■ **Task prompt**: Pull out every line from the listing that has the word "untuk".
%%
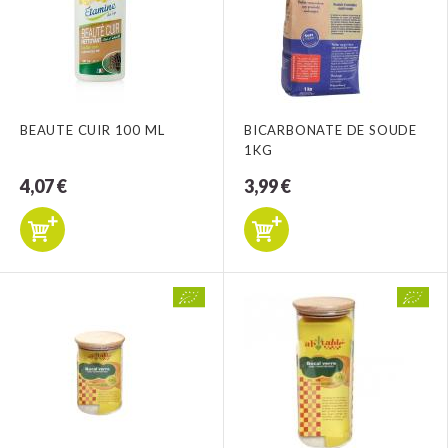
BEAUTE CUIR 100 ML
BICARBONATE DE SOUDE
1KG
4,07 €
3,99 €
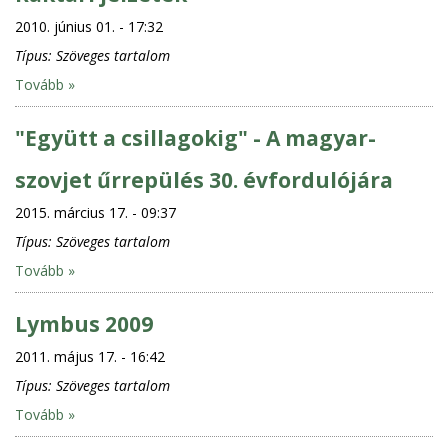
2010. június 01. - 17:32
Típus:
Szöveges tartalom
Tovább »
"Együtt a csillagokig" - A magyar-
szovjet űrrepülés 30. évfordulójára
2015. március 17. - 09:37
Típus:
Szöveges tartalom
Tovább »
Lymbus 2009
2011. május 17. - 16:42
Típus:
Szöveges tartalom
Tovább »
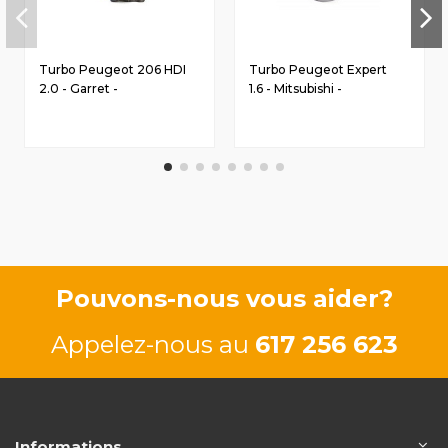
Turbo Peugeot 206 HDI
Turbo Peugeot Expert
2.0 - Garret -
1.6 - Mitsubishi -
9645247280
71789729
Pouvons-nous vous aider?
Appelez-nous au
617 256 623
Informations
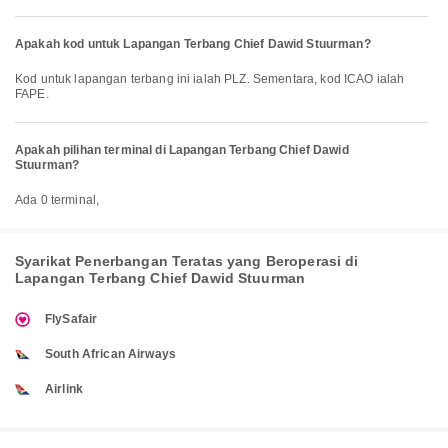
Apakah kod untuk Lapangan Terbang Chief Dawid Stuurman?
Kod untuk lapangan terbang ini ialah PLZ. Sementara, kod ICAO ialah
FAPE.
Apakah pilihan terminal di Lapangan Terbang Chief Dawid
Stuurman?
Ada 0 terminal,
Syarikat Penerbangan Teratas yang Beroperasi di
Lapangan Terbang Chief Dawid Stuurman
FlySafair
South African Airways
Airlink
%%
%%
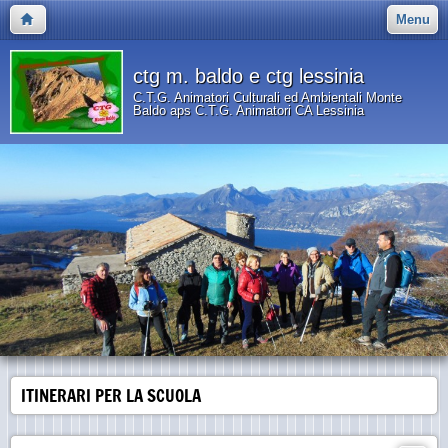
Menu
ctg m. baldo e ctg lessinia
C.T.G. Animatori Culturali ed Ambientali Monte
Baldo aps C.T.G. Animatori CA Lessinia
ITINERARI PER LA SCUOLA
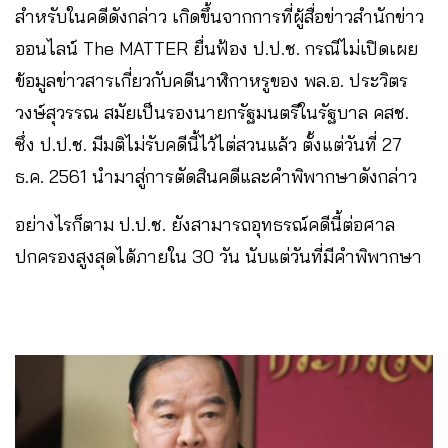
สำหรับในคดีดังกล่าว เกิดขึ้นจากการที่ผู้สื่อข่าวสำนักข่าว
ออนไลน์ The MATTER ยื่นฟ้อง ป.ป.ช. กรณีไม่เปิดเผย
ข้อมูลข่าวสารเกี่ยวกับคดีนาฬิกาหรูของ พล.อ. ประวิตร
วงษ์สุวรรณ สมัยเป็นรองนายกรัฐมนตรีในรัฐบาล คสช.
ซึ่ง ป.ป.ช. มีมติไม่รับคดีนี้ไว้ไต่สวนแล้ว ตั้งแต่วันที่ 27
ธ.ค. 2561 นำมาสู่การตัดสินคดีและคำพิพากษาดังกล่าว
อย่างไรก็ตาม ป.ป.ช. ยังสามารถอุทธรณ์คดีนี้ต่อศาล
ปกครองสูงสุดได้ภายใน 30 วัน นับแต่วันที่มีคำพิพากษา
%%
■ **Exercise output**:
Apakah kod untuk Lapangan Terbang Chief Dawid Stuurman?
Kod untuk lapangan terbang ini ialah PLZ. Sementara, kod ICAO ialah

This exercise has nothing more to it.